Commentaire
La garantie
autonome est régie par les articles 39 à 49 AUS qui là définit comme « une convention par laquelle, à la requête
ou sur instruction du donneur d’ordre, le garant s’engage à payer une somme
déterminée au bénéficiaire, sur première demande de la part de ce dernier, soit
selon les modalités convenues ». Elle est une sûreté personnelle en ce
qu’un engagement est pris par un tiers à titre de sûreté de la dette d’un
débiteur principal.
Elle fait
intervenir trois personnes que sont le donneur d’ordre, le garant et le
bénéficiaire.
A côté de la
garantie autonome, le législateur a également réglementé la contre-garantie définie à l’alinéa 2 du
même article comme « l’engagement
par lequel le contre-garant s’oblige, en considération d’une obligation souscrite
par le donneur d’ordre et sur instructions de ce donneur d’ordre, à payer une
somme déterminée au garant, soit sur première demande de la part de ce dernier,
soit selon des modalités convenues. » Le contre-garant garantit donc
les engagements du garant. Pour le reste, la lettre de contre-garantie obéit
exactement au même régime que la garantie autonome. Ceci se vérifie dans la
constitution (I) de ces sûretés que dans leur mise en œuvre (II), ainsi que
dans les moyens de défense (III) et recours(IV)
I-
LA FORMATION DE LA GARANTIE AUTONOME
La constitution de
la garantie autonome répond à une certaine rigueur aussi bien pour ce qui est
de l’écrit (A) que de la durée (B) de l’engagement. Il faut par ailleurs
préciser que le législateur OHADA a limité la souscription des garanties et
contre-garanties autonomes uniquement aux personnes morales. Il peut s’agir
aussi bien des personnes morales de droit privé que de droit public,
commerçantes ou non. Habituellement, les garants sont généralement des banques
ou des établissements de crédit, des sociétés commerciales et parfois des
sociétés-mères qui s’engagent pour le compte de leurs filiales.
A : L’ECRIT
Aux termes de
l’article 41, la garantie et la contre-garantie ne se présument pas et doivent
être constatées par un écrit qui doit comporter à peine de nullité, certaines
mentions limitativement énumérées par l’article 41 de l’AUS à savoir :
·
la dénomination de garantie ou de contre-garantie
autonome ;
·
le nom du donneur d’ordre ;
·
le nom du bénéficiaire ;
·
le nom du garant ou du contre-garant ;
·
la convention de base, l’acte ou le fait, en
considération desquels la garantie ou la contre-garantie autonome est émise ;
·
le montant maximum de la garantie ou de la
contre-garantie autonome ;
·
la date ou le fait entraînant l’expiration de la garantie
;
·
les conditions de la demande de paiement, s’il y a lieu ;
L’impossibilité,
pour le garant ou le contre-garant, de bénéficier des exceptions de la caution.

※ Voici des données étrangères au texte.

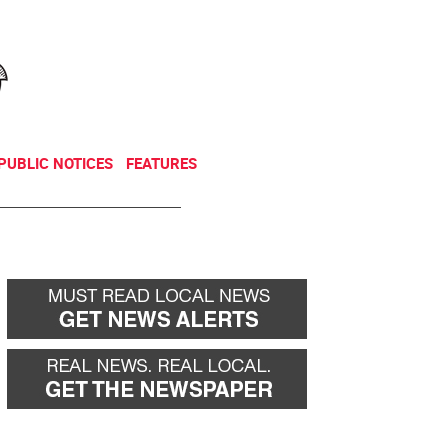
NEWSLETTER
DONATE
PUBLIC NOTICES
FEATURES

B: LA DUREE DE VALIDITE DE LA GARANTIE
La garantie
autonome prend effet à compter du jour où elle est émise sauf si les parties
décident qu’elle produira effet à une date ultérieure. Par contre, l’engagement
du garant ne pourrait couvrir des faits antérieurs à la signature de l’acte
comme tel est le cas pour le cautionnement.
La garantie ou la
contre-garantie prend fin dans différentes hypothèses prévues par l’article 49
:
·
le jour calendaire ou à l’expiration du délai prévu.
·
sur présentation au garant ou au contre-garant de
documents libératoires spécifiés dans la garantie ou la contre-garantie
autonome.
·
sur déclaration écrite du bénéficiaire libérant le garant
de son obligation.
II- LA MISE EN ŒUVRE
La garantie
autonome est mise en œuvre à travers l’appel en garantie (A) adressé par le
bénéficiaire au garant. Celui-ci doit en principe payer (B) mais
exceptionnellement, il peut invoquer des moyens de défense. Une fois le
paiement effectué, il dispose de recours.
A- L’APPEL EN GARANTIE
Certaines
conditions doivent être réunies pour que le garant puisse effectivement
procéder au paiement. L’article 45 précise ces conditions. Il faut un écrit
accompagné de tout document prévu dans la garantie, une déclaration écrite du
garant en cas d’appel en paiement adressée par ce dernier au contre-garant.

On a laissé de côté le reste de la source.